The part of the city that saw the biggest increase in homelessness is Bayview-Hunters Point, where it went from 444 in 2009 to 1,151 this year. As the report notes, 39% of the city's homeless are black, and there are more people living in cars and vans parked in the waterfront area in the southeastern part of the city.

On every homeless story, reporters feel obligated to get a contrary view from city progressives. Paul Boden is always good for a sour soundbite, which he provides the Examiner in a story on the count published way back in January:

But Paul Boden, the organizing director of the Western Regional Advocacy Project, said there are many more-scientific methods of counting people experiencing homelessness at a given time.
“If the government wanted a serious analysis of how many people in this country are experiencing homelessness, nobody would say the best way to do that is to have a bunch of volunteers go out for two hours on a January night and do a head count,” Boden said. “It’s ludicrous.”

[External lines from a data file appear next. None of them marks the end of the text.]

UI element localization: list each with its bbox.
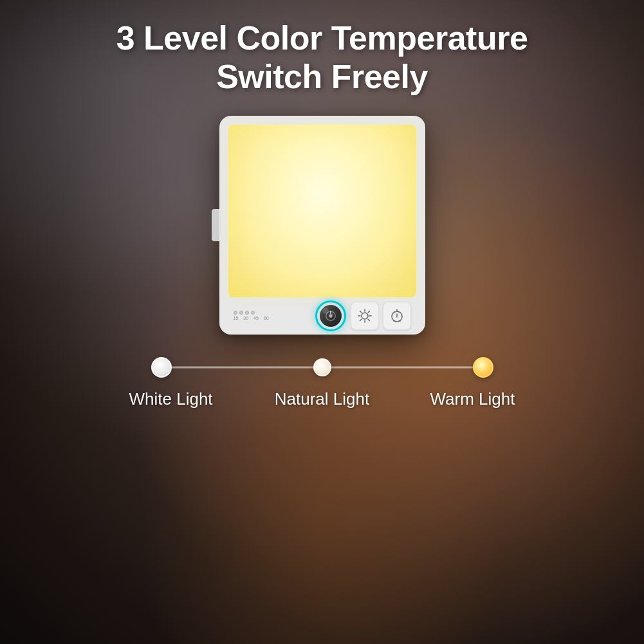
timer-dots [234, 311, 255, 315]
light-therapy-device: 15 30 45 60 [219, 116, 425, 335]
timer-label-45: 45 [253, 316, 259, 320]
main-control-button[interactable] [315, 300, 347, 332]
svg-line-9 [360, 311, 361, 312]
timer-label-60: 60 [264, 316, 269, 320]
light-labels-row: White Light Natural Light Warm Light [104, 389, 541, 409]
button-ring [315, 300, 346, 331]
timer-labels: 15 30 45 60 [234, 316, 269, 320]
timer-dot-4 [251, 311, 255, 315]
svg-text:40: 40 [393, 311, 396, 314]
timer-button[interactable]: 30 60 40 15 [383, 302, 411, 330]
timer-dot-3 [245, 311, 249, 315]
timer-dot-2 [239, 311, 243, 315]
device-light-panel [228, 125, 416, 297]
svg-line-12 [360, 319, 361, 320]
natural-light-knob[interactable] [313, 358, 331, 376]
warm-light-label: Warm Light [412, 389, 515, 409]
main-content: 3 Level Color Temperature Switch Freely … [0, 0, 644, 644]
white-light-label: White Light [129, 389, 232, 409]
natural-light-label: Natural Light [271, 389, 374, 409]
svg-line-10 [368, 319, 369, 320]
dial-icon [325, 310, 336, 322]
device-side-handle [212, 209, 219, 241]
brightness-button[interactable] [351, 302, 379, 330]
timer-label-30: 30 [243, 316, 248, 320]
warm-light-knob[interactable] [473, 357, 493, 378]
svg-text:30: 30 [393, 319, 396, 322]
svg-point-4 [362, 313, 368, 319]
headline-line1: 3 Level Color Temperature [116, 19, 528, 58]
headline: 3 Level Color Temperature Switch Freely [116, 19, 528, 97]
headline-line2: Switch Freely [116, 58, 528, 97]
svg-line-11 [368, 311, 369, 312]
svg-text:60: 60 [398, 319, 401, 322]
color-temperature-selector: White Light Natural Light Warm Light [104, 363, 541, 409]
svg-line-3 [331, 313, 333, 315]
timer-icon: 30 60 40 15 [389, 308, 405, 324]
svg-text:15: 15 [398, 311, 401, 314]
timer-label-15: 15 [234, 316, 239, 320]
button-inner [320, 305, 342, 327]
brightness-icon [358, 309, 372, 323]
slider-track-container [104, 363, 541, 371]
timer-dot-1 [234, 311, 237, 315]
white-light-knob[interactable] [151, 357, 172, 378]
device-controls-bar: 15 30 45 60 [228, 297, 416, 335]
timer-section: 15 30 45 60 [234, 311, 269, 320]
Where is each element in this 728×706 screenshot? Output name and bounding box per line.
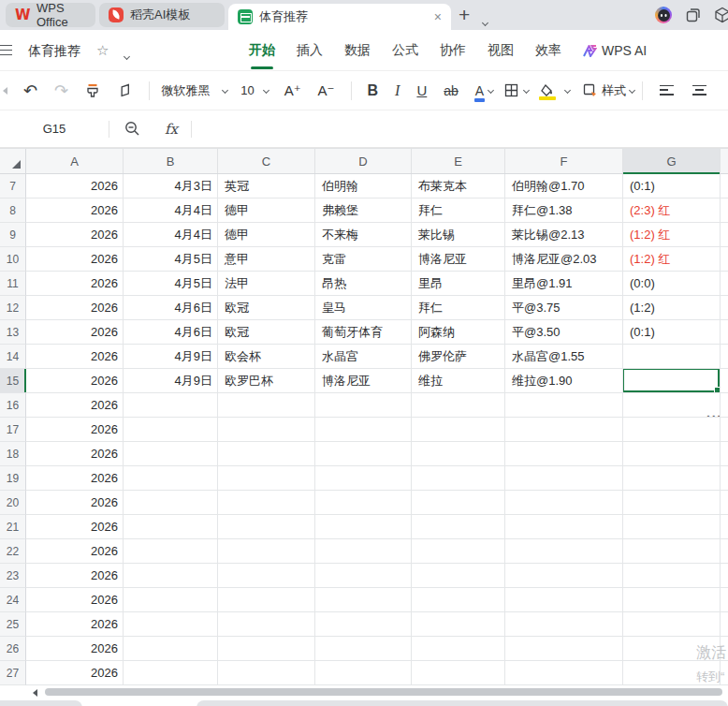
chevron-down-icon[interactable] bbox=[523, 87, 530, 94]
cell-G25[interactable] bbox=[623, 612, 721, 637]
cell-name-box[interactable]: G15 bbox=[0, 122, 109, 136]
cell-C25[interactable] bbox=[218, 612, 315, 637]
menu-data[interactable]: 数据 bbox=[344, 42, 371, 59]
hamburger-menu-icon[interactable] bbox=[0, 45, 12, 55]
cell-F16[interactable] bbox=[505, 393, 623, 418]
cell-F8[interactable]: 拜仁@1.38 bbox=[505, 199, 623, 223]
cell-A16[interactable]: 2026 bbox=[26, 393, 124, 418]
cell-A14[interactable]: 2026 bbox=[26, 345, 124, 369]
row-header-26[interactable]: 26 bbox=[0, 637, 26, 661]
fill-color-button[interactable] bbox=[540, 84, 555, 96]
cell-B15[interactable]: 4月9日 bbox=[124, 369, 218, 393]
cell-D24[interactable] bbox=[315, 588, 412, 612]
cell-B20[interactable] bbox=[124, 491, 218, 515]
decrease-font-button[interactable]: A⁻ bbox=[318, 82, 335, 99]
cell-G17[interactable] bbox=[623, 418, 721, 442]
cell-A22[interactable]: 2026 bbox=[26, 539, 124, 564]
cell-C22[interactable] bbox=[218, 539, 315, 564]
cell-A24[interactable]: 2026 bbox=[26, 588, 124, 612]
cell-F21[interactable] bbox=[505, 515, 623, 539]
cell-E25[interactable] bbox=[412, 612, 505, 637]
cell-B18[interactable] bbox=[124, 442, 218, 466]
menu-home[interactable]: 开始 bbox=[249, 42, 275, 59]
menu-collaborate[interactable]: 协作 bbox=[440, 42, 466, 59]
cell-C21[interactable] bbox=[218, 515, 315, 539]
cell-D16[interactable] bbox=[315, 393, 412, 418]
cell-E26[interactable] bbox=[412, 637, 505, 661]
cell-C8[interactable]: 德甲 bbox=[218, 199, 315, 223]
cell-F19[interactable] bbox=[505, 466, 623, 491]
row-header-17[interactable]: 17 bbox=[0, 418, 26, 442]
underline-button[interactable]: U bbox=[416, 82, 427, 98]
cell-A17[interactable]: 2026 bbox=[26, 418, 124, 442]
cell-C11[interactable]: 法甲 bbox=[218, 272, 315, 296]
row-header-8[interactable]: 8 bbox=[0, 199, 26, 223]
chevron-down-icon[interactable] bbox=[629, 87, 635, 94]
align-center-button[interactable] bbox=[692, 85, 706, 96]
cell-F9[interactable]: 莱比锡@2.13 bbox=[505, 223, 623, 247]
cell-A20[interactable]: 2026 bbox=[26, 491, 124, 515]
cell-B10[interactable]: 4月5日 bbox=[124, 247, 218, 272]
row-header-20[interactable]: 20 bbox=[0, 491, 26, 515]
new-tab-button[interactable]: + bbox=[459, 4, 470, 26]
row-header-14[interactable]: 14 bbox=[0, 345, 26, 369]
menu-wps-ai[interactable]: WPS AI bbox=[583, 43, 647, 58]
cell-G26[interactable] bbox=[623, 637, 721, 661]
cell-B9[interactable]: 4月4日 bbox=[124, 223, 218, 247]
cell-A23[interactable]: 2026 bbox=[26, 564, 124, 588]
cell-F25[interactable] bbox=[505, 612, 623, 637]
cell-E12[interactable]: 拜仁 bbox=[412, 296, 505, 320]
menu-view[interactable]: 视图 bbox=[488, 42, 514, 59]
cell-C14[interactable]: 欧会杯 bbox=[218, 345, 315, 369]
format-painter-button[interactable] bbox=[85, 82, 100, 98]
row-header-15[interactable]: 15 bbox=[0, 369, 26, 393]
row-header-9[interactable]: 9 bbox=[0, 223, 26, 247]
cell-E7[interactable]: 布莱克本 bbox=[412, 174, 505, 199]
cell-F13[interactable]: 平@3.50 bbox=[505, 320, 623, 345]
cell-E19[interactable] bbox=[412, 466, 505, 491]
bold-button[interactable]: B bbox=[368, 82, 379, 99]
column-header-f[interactable]: F bbox=[505, 149, 623, 173]
cell-E16[interactable] bbox=[412, 393, 505, 418]
chevron-down-icon[interactable] bbox=[488, 87, 494, 94]
cell-D10[interactable]: 克雷 bbox=[315, 247, 412, 272]
cell-E8[interactable]: 拜仁 bbox=[412, 199, 505, 223]
cell-A19[interactable]: 2026 bbox=[26, 466, 124, 491]
chevron-down-icon[interactable] bbox=[564, 87, 571, 94]
cell-C13[interactable]: 欧冠 bbox=[218, 320, 315, 345]
cell-B17[interactable] bbox=[124, 418, 218, 442]
cell-C23[interactable] bbox=[218, 564, 315, 588]
row-header-21[interactable]: 21 bbox=[0, 515, 26, 539]
cell-C9[interactable]: 德甲 bbox=[218, 223, 315, 247]
column-header-a[interactable]: A bbox=[26, 149, 124, 173]
column-header-d[interactable]: D bbox=[315, 149, 412, 173]
cell-C26[interactable] bbox=[218, 637, 315, 661]
insert-function-button[interactable]: fx bbox=[165, 121, 178, 138]
row-header-23[interactable]: 23 bbox=[0, 564, 26, 588]
cell-G14[interactable] bbox=[623, 345, 721, 369]
row-header-12[interactable]: 12 bbox=[0, 296, 26, 320]
cell-G12[interactable]: (1:2) bbox=[623, 296, 721, 320]
cell-B12[interactable]: 4月6日 bbox=[124, 296, 218, 320]
strikethrough-button[interactable]: ab bbox=[444, 83, 459, 98]
cell-A18[interactable]: 2026 bbox=[26, 442, 124, 466]
cell-D18[interactable] bbox=[315, 442, 412, 466]
cell-C17[interactable] bbox=[218, 418, 315, 442]
window-restore-icon[interactable] bbox=[686, 7, 701, 22]
cell-F15[interactable]: 维拉@1.90 bbox=[505, 369, 623, 393]
tab-wps-office[interactable]: W WPS Office bbox=[6, 3, 95, 27]
favorite-star-icon[interactable]: ☆ bbox=[96, 42, 109, 59]
cell-E22[interactable] bbox=[412, 539, 505, 564]
undo-button[interactable]: ↶ bbox=[23, 81, 37, 100]
cell-D21[interactable] bbox=[315, 515, 412, 539]
tab-docer-ai[interactable]: 稻壳AI模板 bbox=[99, 3, 225, 27]
cell-D19[interactable] bbox=[315, 466, 412, 491]
font-color-button[interactable]: A bbox=[475, 83, 484, 98]
cell-G8[interactable]: (2:3) 红 bbox=[623, 199, 721, 223]
cell-D22[interactable] bbox=[315, 539, 412, 564]
cell-F17[interactable] bbox=[505, 418, 623, 442]
cell-E9[interactable]: 莱比锡 bbox=[412, 223, 505, 247]
column-header-e[interactable]: E bbox=[412, 149, 505, 173]
cell-G27[interactable] bbox=[623, 661, 721, 685]
cell-D23[interactable] bbox=[315, 564, 412, 588]
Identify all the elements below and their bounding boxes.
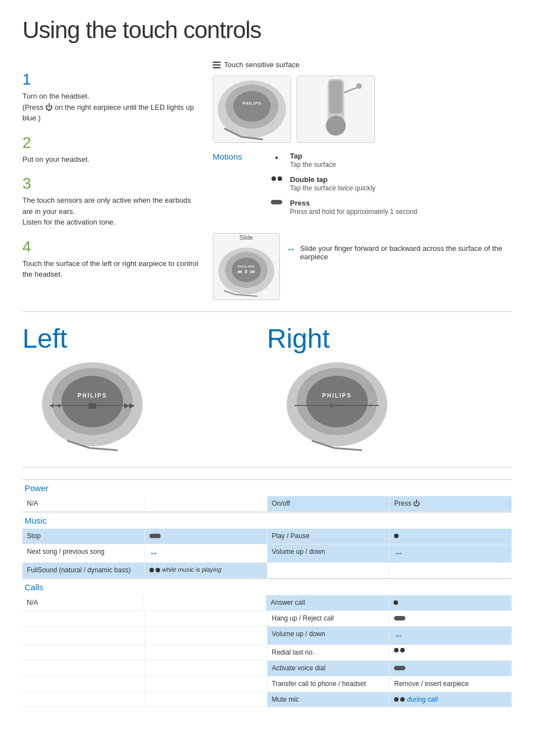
fullsound-text: while music is playing xyxy=(162,566,222,574)
earpiece-img-right xyxy=(297,76,375,143)
slide-label: Slide xyxy=(240,234,253,241)
double-tap-desc: Tap the surface twice quickly xyxy=(290,184,376,193)
calls-row-4: Activate voice dial xyxy=(22,661,512,676)
svg-text:⏮ ⏸ ⏭: ⏮ ⏸ ⏭ xyxy=(237,269,255,274)
step-1-num: 1 xyxy=(22,71,202,88)
table-section: Power N/A On/off Press ⏻ Music Stop Play… xyxy=(22,479,512,707)
svg-text:▶▶: ▶▶ xyxy=(124,402,135,409)
touch-surface-header: Touch sensitive surface xyxy=(213,60,512,69)
calls-cat-title: Calls xyxy=(22,578,512,595)
svg-rect-7 xyxy=(329,81,343,114)
calls-left-empty3b xyxy=(145,645,268,660)
step-4: 4 Touch the surface of the left or right… xyxy=(22,238,202,280)
calls-left-empty1b xyxy=(145,611,268,626)
power-left-label: N/A xyxy=(22,496,145,511)
calls-left-empty6b xyxy=(145,692,268,707)
power-right-label: On/off xyxy=(268,496,390,511)
music-vol-label: Volume up / down xyxy=(268,544,390,562)
svg-text:PHILIPS: PHILIPS xyxy=(238,265,255,268)
calls-row-6: Mute mic during call xyxy=(22,692,512,708)
motion-tap: • Tap Tap the surface xyxy=(269,152,512,170)
calls-category: Calls N/A Answer call Hang up / Reject c… xyxy=(22,578,512,707)
play-dot-icon xyxy=(394,534,399,538)
step-1: 1 Turn on the headset.(Press ⏻ on the ri… xyxy=(22,71,202,124)
calls-mute-label: Mute mic xyxy=(268,692,390,707)
calls-left-empty5 xyxy=(22,676,145,692)
right-title: Right xyxy=(267,323,330,354)
motion-press: Press Press and hold for approximately 1… xyxy=(269,199,512,217)
svg-text:+: + xyxy=(369,402,373,409)
earpiece-img-left: PHILIPS xyxy=(213,76,291,143)
step-4-num: 4 xyxy=(22,238,202,256)
redial-double-dot xyxy=(394,648,507,652)
music-full-label: FullSound (natural / dynamic bass) xyxy=(22,563,145,578)
music-next-label: Next song / previous song xyxy=(22,544,145,562)
svg-text:◄◄: ◄◄ xyxy=(48,402,62,409)
calls-left-empty6 xyxy=(22,692,145,707)
press-title: Press xyxy=(290,199,417,207)
calls-na-label: N/A xyxy=(22,595,143,610)
music-row-1: Stop Play / Pause xyxy=(22,529,512,544)
tap-title: Tap xyxy=(290,152,336,160)
music-next-icon: ↔ xyxy=(145,544,268,562)
power-right-icon: Press ⏻ xyxy=(390,496,512,511)
slide-title: Slide your finger forward or backward ac… xyxy=(300,244,512,261)
calls-vol-label: Volume up / down xyxy=(268,627,390,645)
step-3-text: The touch sensors are only active when t… xyxy=(22,195,202,228)
left-half: Left PHILIPS ◄◄ ▶▶ xyxy=(22,323,267,456)
calls-row-5: Transfer call to phone / headset Remove … xyxy=(22,676,512,692)
calls-answer-icon xyxy=(389,595,512,610)
svg-text:↩: ↩ xyxy=(340,403,344,409)
press-desc: Press and hold for approximately 1 secon… xyxy=(290,207,417,217)
music-vol-icon: ↔ xyxy=(390,544,512,562)
step-3-num: 3 xyxy=(22,175,202,193)
music-play-label: Play / Pause xyxy=(268,529,390,544)
calls-redial-icon xyxy=(390,645,512,660)
calls-redial-label: Redial last no. xyxy=(268,645,390,660)
next-arrow-icon: ↔ xyxy=(149,548,158,558)
step-2-num: 2 xyxy=(22,134,202,152)
double-tap-icon xyxy=(269,176,284,181)
voice-press-icon xyxy=(394,666,405,670)
music-stop-label: Stop xyxy=(22,529,145,544)
svg-point-8 xyxy=(326,116,345,136)
calls-voice-label: Activate voice dial xyxy=(268,661,390,676)
calls-row-0: N/A Answer call xyxy=(22,595,512,611)
tap-desc: Tap the surface xyxy=(290,160,336,170)
calls-left-empty5b xyxy=(145,676,268,692)
step-1-text: Turn on the headset.(Press ⏻ on the righ… xyxy=(22,91,202,124)
music-full-icon: while music is playing xyxy=(145,563,268,578)
slide-img: Slide PHILIPS ⏮ ⏸ ⏭ xyxy=(213,233,280,300)
svg-line-27 xyxy=(90,448,118,450)
stop-press-icon xyxy=(149,534,161,538)
tap-icon: • xyxy=(269,153,284,163)
calls-mute-icon: during call xyxy=(390,692,512,707)
calls-hangup-label: Hang up / Reject call xyxy=(268,611,390,626)
vol-arrow-icon: ↔ xyxy=(394,548,403,558)
music-play-icon xyxy=(390,529,512,544)
calls-row-1: Hang up / Reject call xyxy=(22,611,512,627)
svg-rect-24 xyxy=(88,403,96,409)
hangup-press-icon xyxy=(394,616,405,620)
lines-icon xyxy=(213,62,221,68)
calls-transfer-label: Transfer call to phone / headset xyxy=(268,676,390,692)
svg-text:PHILIPS: PHILIPS xyxy=(242,101,261,105)
calls-answer-label: Answer call xyxy=(266,595,390,610)
svg-text:PHILIPS: PHILIPS xyxy=(322,393,352,399)
step-4-text: Touch the surface of the left or right e… xyxy=(22,258,202,280)
music-full-right-icon xyxy=(390,563,512,578)
music-row-2: Next song / previous song ↔ Volume up / … xyxy=(22,544,512,563)
motion-double-tap: Double tap Tap the surface twice quickly xyxy=(269,175,512,193)
calls-row-3: Redial last no. xyxy=(22,645,512,661)
svg-text:−: − xyxy=(294,403,297,409)
steps-column: 1 Turn on the headset.(Press ⏻ on the ri… xyxy=(22,60,202,300)
left-title: Left xyxy=(22,323,67,354)
fullsound-double-dot xyxy=(149,568,160,572)
mute-double-dot xyxy=(394,697,405,702)
motions-list: • Tap Tap the surface Double tap Tap the… xyxy=(269,152,512,222)
touch-surface-label: Touch sensitive surface xyxy=(224,60,299,69)
svg-line-17 xyxy=(235,295,257,296)
answer-dot-icon xyxy=(394,600,398,605)
calls-left-empty4b xyxy=(145,661,268,676)
power-left-icon xyxy=(145,496,268,511)
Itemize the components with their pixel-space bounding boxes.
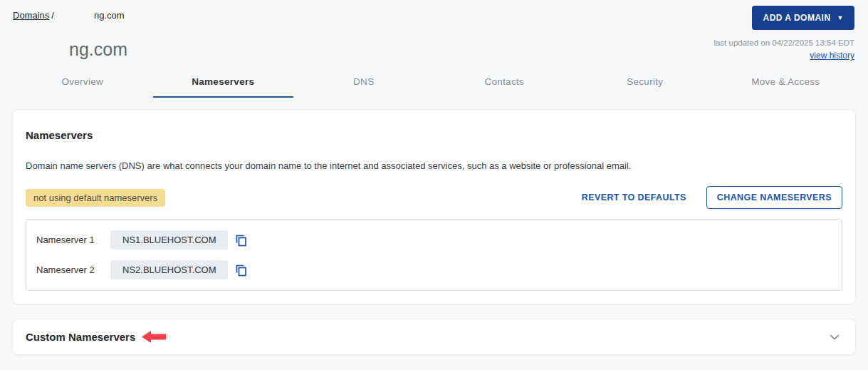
domain-tabs: Overview Nameservers DNS Contacts Securi… (12, 70, 856, 98)
top-bar: Domains/ng.com ADD A DOMAIN ▼ (0, 0, 868, 33)
chevron-down-icon: ▼ (837, 15, 844, 21)
header-meta: last updated on 04/22/2025 13:54 EDT vie… (713, 33, 854, 61)
copy-nameserver-2-button[interactable] (234, 262, 248, 279)
nameserver-1-value: NS1.BLUEHOST.COM (110, 230, 228, 250)
nameserver-row-1: Nameserver 1 NS1.BLUEHOST.COM (36, 230, 832, 250)
copy-icon (234, 268, 248, 279)
breadcrumb-current-domain: ng.com (94, 10, 125, 21)
nameservers-card: Nameservers Domain name servers (DNS) ar… (12, 109, 856, 304)
copy-nameserver-1-button[interactable] (234, 232, 248, 249)
chevron-down-icon (830, 334, 840, 340)
page-header: ng.com last updated on 04/22/2025 13:54 … (0, 33, 868, 61)
tab-contacts[interactable]: Contacts (434, 70, 575, 98)
revert-to-defaults-button[interactable]: REVERT TO DEFAULTS (582, 192, 686, 202)
tab-nameservers[interactable]: Nameservers (153, 70, 294, 98)
custom-nameservers-title: Custom Nameservers (26, 331, 135, 343)
nameserver-list-box: Nameserver 1 NS1.BLUEHOST.COM Nameserver… (26, 219, 842, 291)
breadcrumb: Domains/ng.com (13, 6, 125, 21)
tab-move-and-access[interactable]: Move & Access (716, 70, 857, 98)
add-a-domain-button[interactable]: ADD A DOMAIN ▼ (752, 6, 854, 30)
nameserver-2-value: NS2.BLUEHOST.COM (110, 260, 228, 279)
copy-icon (234, 238, 248, 249)
tab-dns[interactable]: DNS (293, 70, 434, 98)
nameservers-actions-row: not using default nameservers REVERT TO … (26, 186, 842, 209)
add-a-domain-label: ADD A DOMAIN (763, 13, 830, 23)
nameserver-row-2: Nameserver 2 NS2.BLUEHOST.COM (36, 260, 832, 279)
nameserver-1-label: Nameserver 1 (36, 235, 110, 245)
tab-security[interactable]: Security (575, 70, 716, 98)
page-title: ng.com (69, 39, 127, 60)
nameservers-card-title: Nameservers (26, 129, 842, 141)
red-annotation-arrow-icon (142, 330, 166, 344)
nameservers-description: Domain name servers (DNS) are what conne… (26, 160, 842, 171)
expand-custom-nameservers-button[interactable] (827, 333, 842, 341)
breadcrumb-separator: / (51, 10, 54, 21)
status-badge: not using default nameservers (26, 189, 165, 207)
nameserver-2-label: Nameserver 2 (36, 264, 110, 275)
custom-nameservers-card[interactable]: Custom Nameservers (12, 319, 856, 355)
view-history-link[interactable]: view history (810, 51, 854, 61)
tab-overview[interactable]: Overview (12, 70, 153, 98)
change-nameservers-button[interactable]: CHANGE NAMESERVERS (706, 186, 842, 209)
last-updated-text: last updated on 04/22/2025 13:54 EDT (713, 38, 854, 47)
custom-nameservers-header: Custom Nameservers (26, 330, 166, 344)
breadcrumb-domains-link[interactable]: Domains (13, 10, 49, 21)
nameservers-action-buttons: REVERT TO DEFAULTS CHANGE NAMESERVERS (582, 186, 842, 209)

Actually, the count is four hours long---between 8:00 p.m. and midnight---and surely the city would be interested in hearing about alternative methodologies from Boden. But Boden's opinion represents nothing but rear guard carping by the city's left on the homeless issue, which they lost politically way back in 2002, when Newsom ate their lunch with Care Not Cash and then defeated Matt Gonzalez in the 2003 campaign.